Il cancro della pelle è diventato una minaccia crescente, con cifre che invitano a una profonda riflessione sulle nostre abitudini.

I dati sono schiaccianti. Nell’arcipelago delle Canarie, l’incidenza di questa malattia è raddoppiata dal 2015.

In alcune zone, come il sud di Tenerife, Lanzarote, Fuerteventura e il sud di Gran Canaria. l’aumento dei casi ha raggiunto un allarmante 208% tra il 2014 e il 2022.

È fondamentale comprendere i rischi senza cadere nell’allarmismo e adottare misure preventive durante tutto l’anno.

L’obiettivo non è generare paura, ma consapevolezza.

La chiave sta nella prevenzione e nel sfatare l’idea che siamo esposti al sole solo in spiaggia o in piscina.

Le Canarie sono, secondo il dermatologo, «la zona con la maggiore radiazione solare d’Europa», il che obbliga i loro abitanti a prestare particolare attenzione.

Uno degli errori più grandi è sottovalutare l’esposizione al sole nelle attività quotidiane.
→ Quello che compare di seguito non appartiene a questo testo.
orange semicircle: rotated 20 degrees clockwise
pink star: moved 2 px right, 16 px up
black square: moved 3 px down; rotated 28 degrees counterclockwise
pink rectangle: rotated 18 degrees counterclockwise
Andare a fare la spesa, passeggiare, fare sport all’aperto o sedersi in terrazza sono momenti in cui la pelle riceve una quantità significativa di radiazioni ultraviolette.

L’esperto insiste sul fatto che la protezione deve essere una routine quotidiana, un gesto integrato nella nostra vita di tutti i giorni.

“Dovrebbe essere una protezione per tutto l’anno”, afferma.

Questo non significa ossessionarsi, ma usare il buon senso: evitare le ore di massima esposizione, indossare cappelli e abiti adeguati e utilizzare creme fotoprotettive come complemento indispensabile sulle zone esposte.

Ci sono zone del corpo che spesso vengono dimenticate e che subiscono in modo particolare le conseguenze del sole, come il décolleté.

I dermatologi ripetono una frase che riassume perfettamente l’effetto del sole sul nostro corpo: “la pelle ha memoria”.

Ciò significa che il danno è cumulativo e differito. “Il danno solare non si vede il giorno dopo né in una settimana, ma tra 5, 6 o 8 anni cominciano a vedersi gli effetti dell’eccesso di sole”, spiega Fernández de Misa.

La prevenzione è particolarmente cruciale durante l’infanzia.

Le scottature solari nei primi anni di vita aumentano significativamente il rischio di sviluppare un tumore della pelle in età adulta.

Proteggere i bambini dal sole non è un’opzione, ma un obbligo per garantire la loro salute futura.

In questo senso, il vecchio consiglio delle nonne di “far la digestione” all’ombra assume un nuovo e vitale significato.

La pelle ha un grande vantaggio: le lesioni si vedono.

La diagnosi precoce è lo strumento migliore per combattere il cancro della pelle, con tassi di guarigione altissimi.

Nel caso del melanoma, il tumore con la peggiore reputazione, le cifre parlano chiaro.

Di tutti i melanomi diagnosticati, il 95% è’guarito ”, assicura Fernández Gemisa.

La raccomandazione su quando iniziare i controlli periodici con un dermatologo non è universale, poiché dipende da fattori come il tipo di pelle.

A titolo di riferimento, il medico menziona che gli studi americani suggeriscono che “a partire dai 56 anni è vantaggioso per il paziente iniziare a sottoporsi a controlli di routine”, poiché questa è l’età media di diagnosi del melanoma.